The country's biggest teaching union has backed the findings of a survey which found that attacks on staff by parents is on the rise in the region.

The National Union of Teachers said it was "worried and alarmed" by an increasing number of assaults on teachers.

An on-line survey by education website www.justforteachers.co.uk found that almost one in ten of respondents in the North-East had been physically attacked by angry parents.

About a third said they had been verbally abused in confrontations at school.

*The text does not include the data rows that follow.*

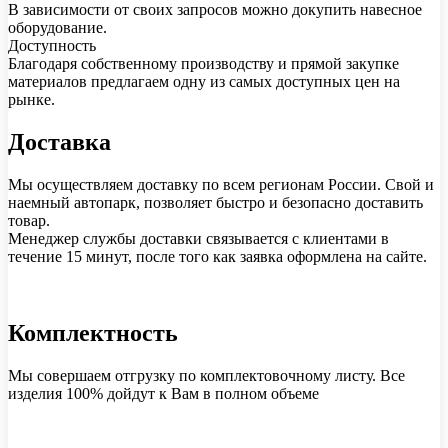
В зависимости от своих запросов можно докупить навесное
оборудование.
Доступность
Благодаря собственному производству и прямой закупке
материалов предлагаем одну из самых доступных цен на
рынке.
Доставка
Мы осуществляем доставку по всем регионам России. Свой и
наемный автопарк, позволяет быстро и безопасно доставить
товар.
Менеджер службы доставки связывается с клиентами в
течение 15 минут, после того как заявка оформлена на сайте.
Комплектность
Мы совершаем отгрузку по комплектовочному листу. Все
изделия 100% дойдут к Вам в полном объеме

Elaine Kay, principal officer for the NUT in the North-East region, said: "We are aware of teachers finding themselves in situations where they are subject to abuse.

"A larger number of teachers are subject to verbal abuse, but we have of course members who have been the victim of physical attack."

Teachers say that often violent and abusive parents seeking to engage in confrontations are under the influence of alcohol or drugs.

They may have been angered by a child's disciplining at school or simply their failure to make the grade academically.

The survey also found more than half of the teachers questioned would not make a complaint if they had been abused.

Hurworth School is one of the top performing schools in the country and lies in an affluent area of Darlington.

Its academic success is measured in the fact that it came tenth in a Department for Education and Skills league table published this week for the most improved schools in the country.

Despite such success headteacher, Eamonn Farrar, who joined the school six years ago, will still admit to a problem with abusive parents which he has faced directly himself.

He said: "It is a small one for us, but definitely an issue that needs to be drawn to people's attention.

"I have been threatened myself by people threatening to kick my teeth in. "Once I had a guy go nose to nose with me in the main foyer here in front of my pupils and I fully expected him to attack me at any moment."

Mr Farrar adds he has suffered a torrent of abuse from a parent whose pupil he excluded.

He believes the issue is indicative of a wider problem in society. "There is a growing culture developing where people feel that it is all right to vent your anger on public servants and we've seen it with doctors and hospital staff.

"Here though we have good discipline and high expectations and it is time that people actually said we will not put up with this sort of thing."